# Following this resource
https://www.kdnuggets.com/2019/09/overview-topics-extraction-python-latent-dirichlet-allocation.html

https://github.com/FelixChop/MediumArticles/blob/master/LDA-BBC.ipynb

# Initial Setup

## Imports

In [None]:
# Basics
import pandas as pd
import numpy as np

# Loading and saving data
import pickle

# Progress
from tqdm import tqdm

# Set random seed
np.random.seed(42)

# Plotting
import plotly.express as px

# Latent Dirichlet Allocation
from gensim.models import LdaModel, CoherenceModel

# Build corpus
from gensim import corpora

# Saving Models
from gensim.test.utils import datapath

# Combinations
from itertools import combinations

## Loading Models

In [None]:
num_topics = 20
def get_model(num_topics):
    file_path = f'../model/LDA-{num_topics}topics'
    lda_model = LdaModel.load(file_path)
    return lda_model

lda_model = get_model(20)

In [None]:
def get_topics(lda_model):
    topics = lda_model.show_topics(num_topics = -1, num_words=20, formatted=False)
    return topics

topics = get_topics(lda_model)
topic = topics[0]
topic

## Jaccard Similarity

In [None]:
def jaccard_similarity(set1, set2):
    intersection = set1.intersection(set2)
    union = set1.union(set2)
    similarity = len(intersection)/len(union)
    return similarity

test_set1 = {1, 2, 3}
test_set2 = {2, 3, 4}
assert jaccard_similarity(test_set1, test_set2) == 1/2, "Should return 1/2."

In [None]:
def topic_word_set(topic):
    word_tuple_list = topic[1]
    word_set = {word_tuple[0] for word_tuple in word_tuple_list}
    return word_set

word_set = topic_word_set(topic)
word_set    

In [None]:
def mean_jaccard_similarity(topics):
    N = len(topics)
    similarity_list = []
    combs = combinations(topics, 2)
    for topic1, topic2 in combs:
        set1 = topic_word_set(topic1)
        set2 = topic_word_set(topic2)
        similarity_list.append(jaccard_similarity(set1, set2))
    mean_similarity = np.mean(similarity_list)
    return mean_similarity

mean_jaccard_similarity(topics)

## Get Corpus

In [None]:
with open('../data/processed_data.pkl', mode='rb') as file:
    data_records = pickle.load(file)

tokens = [post['description_tokens'] for post in data_records]
dictionary_LDA = corpora.Dictionary(tokens)
dictionary_LDA.filter_extremes(no_below=3)
corpus = [dictionary_LDA.doc2bow(token) for token in tokens]

## Coherence Score

In [None]:
def get_coherence(model, texts, dictionary):
    coherence_model = CoherenceModel(
        model=model, 
        texts=texts, 
        dictionary=dictionary, 
        coherence='c_v')
    coherence = coherence_model.get_coherence()
    return coherence

This function takes several minutes to run.
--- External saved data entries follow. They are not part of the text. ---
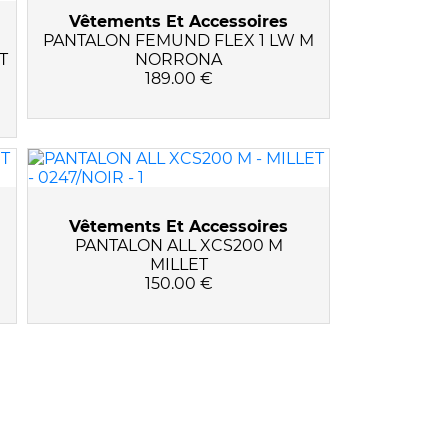
Vêtements Et Accessoires
PANTALON FEMUND FLEX 1 LW M
T
NORRONA
189.00 €
Vêtements Et Accessoires
PANTALON ALL XCS200 M
MILLET
150.00 €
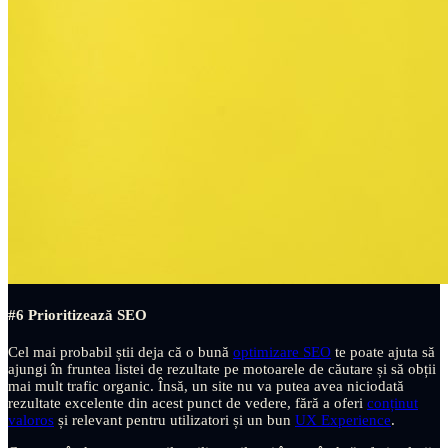
#6 Prioritizează SEO
Cel mai probabil știi deja că o bună
optimizare SEO
te poate ajuta să
ajungi în fruntea listei de rezultate pe motoarele de căutare și să obții
mai mult trafic organic. Însă, un site nu va putea avea niciodată
rezultate excelente din acest punct de vedere, fără a oferi
conținut
valoros
și relevant pentru utilizatori și un bun
UX Experience
.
We have pickled the output.

```python
def get_metrics(texts, dictionary):
    metrics_list = {
        'n': [],
        'mean_jaccard': [],
        'coherence': []        
    }
    for n in tqdm(range(2,31)):
        model = get_model(n)
        topics = get_topics(model)
        metrics_list['n'].append(n)
        metrics_list['mean_jaccard'].append(mean_jaccard_similarity(topics)),
        metrics_list['coherence'].append(get_coherence(model, texts, dictionary))
    return metrics_list

metrics_list = get_metrics(tokens, dictionary_LDA)
with open('../model/metrics.pkl', mode='wb') as file:
    pickle.dump(metrics_list, file)
```

In [None]:
with open('../model/metrics.pkl', mode='rb') as file:
    metrics_list = pickle.load(file)

## Plotting Metrics

In [None]:
metrics_df = pd.DataFrame(metrics_list)
metrics_df.head()

In [None]:
px.line(
    data_frame = metrics_df,
    x = 'n',
    y = ['mean_jaccard', 'coherence'],
    title = 'latent dirichlet allocation topic number selection'.title(),
    labels = {
        'n': 'Number of Topics',
        'variable': 'Metric'
    }
)

Based on the plot above, we select 24 topics for our model. It might be advisable to investigate models with more than 30 topics as both coherence and mean Jaccard similarity are still improving slowly.